[Intel-gfx] [PATCH] drm/i915/userptr: Avoid struct_mutex recursion for mmu_invalidate_range_start

Daniel Vetter daniel at ffwll.ch
Fri Oct 26 13:48:07 UTC 2018


On Fri, Oct 26, 2018 at 11:02 AM Daniel Vetter <daniel at ffwll.ch> wrote:
>
> On Thu, Oct 25, 2018 at 9:39 PM Chris Wilson <chris at chris-wilson.co.uk> wrote:
> >
> > Quoting Daniel Vetter (2018-10-25 20:16:50)
> > > On Thu, Oct 25, 2018 at 01:45:42PM +0100, Chris Wilson wrote:
> > > > Since commit 93065ac753e4 ("mm, oom: distinguish blockable mode for mmu
> > > > notifiers") we have been able to report failure from
> > > > mmu_invalidate_range_start which allows us to use a trylock on the
> > > > struct_mutex to avoid potential recursion and report -EBUSY instead.
> > > > Furthermore, this allows us to pull the work into the main callback and
> > > > avoid the sleight-of-hand in using a workqueue to avoid lockdep.
> > > >
> > > > However, not all paths to mmu_invalidate_range_start are prepared to
> > > > handle failure, so instead of reporting the recursion, deal with it.
> > > >
> > > > Bugzilla: https://bugs.freedesktop.org/show_bug.cgi?id=108375
> > > > References: 93065ac753e4 ("mm, oom: distinguish blockable mode for mmu notifiers")
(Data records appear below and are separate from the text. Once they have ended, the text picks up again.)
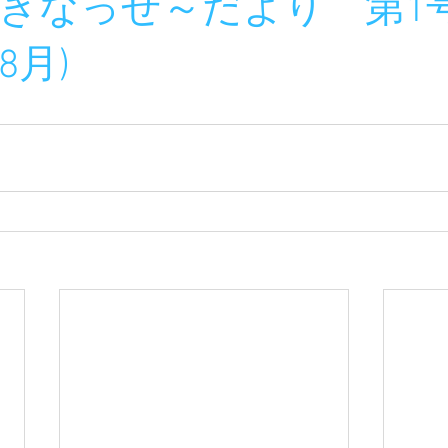
きなっせ～だより　第1号
8月)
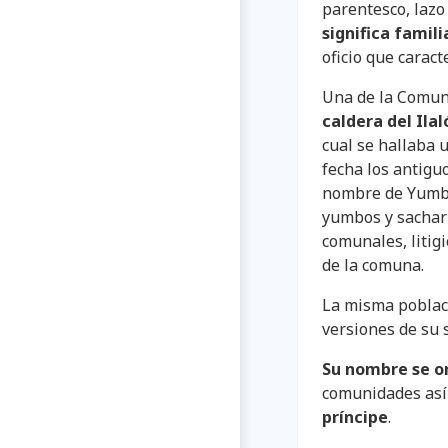
parentesco, lazo
significa famil
oficio que carac
Una de la Comun
caldera del Ilal
cual se hallaba 
fecha los antigu
nombre de Yumbo
yumbos y sacharu
comunales, litig
de la comuna.
La misma poblaci
versiones de su s
Su nombre se or
comunidades as
príncipe
.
> > > > Signed-off-by: Chris Wilson <chris at chris-wilson.co.uk>
> > > > ---
> > > >  drivers/gpu/drm/i915/i915_drv.h         |   4 +-
> > > >  drivers/gpu/drm/i915/i915_gem.c         |  12 +-
> > > >  drivers/gpu/drm/i915/i915_gem_userptr.c | 219 ++++++++++++------------
> > > >  3 files changed, 115 insertions(+), 120 deletions(-)
> > > >
> > > > diff --git a/drivers/gpu/drm/i915/i915_drv.h b/drivers/gpu/drm/i915/i915_drv.h
> > > > index 2d7761b8ac07..c3b94c3f930f 100644
> > > > --- a/drivers/gpu/drm/i915/i915_drv.h
> > > > +++ b/drivers/gpu/drm/i915/i915_drv.h
> > > > @@ -3076,8 +3076,8 @@ enum i915_mm_subclass { /* lockdep subclass for obj->mm.lock */
> > > >       I915_MM_SHRINKER
> > > >  };
> > > >
> > > > -void __i915_gem_object_put_pages(struct drm_i915_gem_object *obj,
> > > > -                              enum i915_mm_subclass subclass);
> > > > +int __i915_gem_object_put_pages(struct drm_i915_gem_object *obj,
> > > > +                             enum i915_mm_subclass subclass);
> > > >  void __i915_gem_object_invalidate(struct drm_i915_gem_object *obj);
> > > >
> > > >  enum i915_map_type {
> > > > diff --git a/drivers/gpu/drm/i915/i915_gem.c b/drivers/gpu/drm/i915/i915_gem.c
> > > > index 93d09282710d..de7ccb3eb7b8 100644
> > > > --- a/drivers/gpu/drm/i915/i915_gem.c
> > > > +++ b/drivers/gpu/drm/i915/i915_gem.c
> > > > @@ -2454,17 +2454,18 @@ __i915_gem_object_unset_pages(struct drm_i915_gem_object *obj)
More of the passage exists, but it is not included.